Radiation dose measurements taken near a tank storing contaminated water at the Fukushima Daiichi site are up to 18 times higher than previously reported, according to measurements taken by Japanese utility Tepco on 31 August.

The local radiation dose rate was measured at 1800mSv/hour at the bottom of Tank No. 4 in the H3 area on 31 August. This compares with a reading of around 100 mSv/hour in the same location on 22 August.

Tepco said that most of the 1800 mSv/hour was beta radiation with gamma radiation measured at just 1 mSv/hour. This being so, it said, radiation levels can be "reduced considerably by maintaining a distance" and that "radiation exposure can be controlled by using proper equipment and clothing." Tepco also noted that the reading was taken only a short distance (5cm) off the ground and said that the radiation level at 50 cm above the floor was 15 mSv/hour.
The dose rate measured near the bottom flange of Tank No. 10 in the same area was 220 mSv/hour on 31 August, around three times higher than in the same location a week earlier, according to Tepco.
Tepco said it considers there has been no leakage outside of the dike because the water levels of all of the relevant tanks have not decreased and the drainage valves have been closed.

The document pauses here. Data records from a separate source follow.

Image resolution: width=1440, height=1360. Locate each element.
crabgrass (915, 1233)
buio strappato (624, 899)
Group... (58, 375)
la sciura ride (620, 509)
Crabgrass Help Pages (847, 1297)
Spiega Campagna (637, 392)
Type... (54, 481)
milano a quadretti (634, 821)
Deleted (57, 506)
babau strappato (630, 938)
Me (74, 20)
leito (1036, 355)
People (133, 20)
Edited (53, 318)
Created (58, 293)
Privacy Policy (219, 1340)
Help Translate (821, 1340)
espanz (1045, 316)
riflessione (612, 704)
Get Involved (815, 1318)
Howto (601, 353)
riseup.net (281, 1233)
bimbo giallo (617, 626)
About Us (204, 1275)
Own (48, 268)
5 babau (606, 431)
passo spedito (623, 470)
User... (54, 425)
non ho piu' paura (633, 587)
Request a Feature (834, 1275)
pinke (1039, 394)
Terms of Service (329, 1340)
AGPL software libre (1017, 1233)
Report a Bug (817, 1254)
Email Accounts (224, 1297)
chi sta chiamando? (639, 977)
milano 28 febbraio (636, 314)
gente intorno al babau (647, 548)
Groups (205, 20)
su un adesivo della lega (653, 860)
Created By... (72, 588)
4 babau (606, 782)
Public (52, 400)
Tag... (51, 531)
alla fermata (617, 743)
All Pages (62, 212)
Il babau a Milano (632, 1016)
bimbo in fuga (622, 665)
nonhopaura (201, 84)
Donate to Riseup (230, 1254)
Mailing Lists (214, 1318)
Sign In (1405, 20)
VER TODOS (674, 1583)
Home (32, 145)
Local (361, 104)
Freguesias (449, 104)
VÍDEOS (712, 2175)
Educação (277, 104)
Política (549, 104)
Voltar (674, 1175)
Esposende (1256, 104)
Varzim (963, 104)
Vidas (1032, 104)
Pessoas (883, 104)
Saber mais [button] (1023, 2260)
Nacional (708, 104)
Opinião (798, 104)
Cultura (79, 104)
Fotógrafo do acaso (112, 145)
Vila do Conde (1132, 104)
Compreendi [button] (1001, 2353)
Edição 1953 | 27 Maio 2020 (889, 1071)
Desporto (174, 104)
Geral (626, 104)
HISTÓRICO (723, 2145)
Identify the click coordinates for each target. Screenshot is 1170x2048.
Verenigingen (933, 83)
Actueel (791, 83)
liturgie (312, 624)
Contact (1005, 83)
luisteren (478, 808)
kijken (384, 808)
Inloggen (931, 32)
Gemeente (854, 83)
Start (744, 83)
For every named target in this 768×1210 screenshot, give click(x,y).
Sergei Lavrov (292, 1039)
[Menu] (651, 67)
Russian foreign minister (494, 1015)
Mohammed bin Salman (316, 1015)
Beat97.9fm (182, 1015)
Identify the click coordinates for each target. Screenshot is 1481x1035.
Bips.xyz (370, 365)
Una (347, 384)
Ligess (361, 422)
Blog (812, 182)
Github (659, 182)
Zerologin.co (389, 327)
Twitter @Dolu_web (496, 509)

It also confirmed that there has been "no continuous water dropping," in the H3 and H4 tank areas, but that it would conduct detailed investigations as to whether there has been water leakage.
On 19 August, Tepco discovered that around 300 cubic metres of water had leaked from the drain valve in a dike surrounding tanks of contaminated water. Since then it has stepped up its inspections of the hundreds of tanks on site.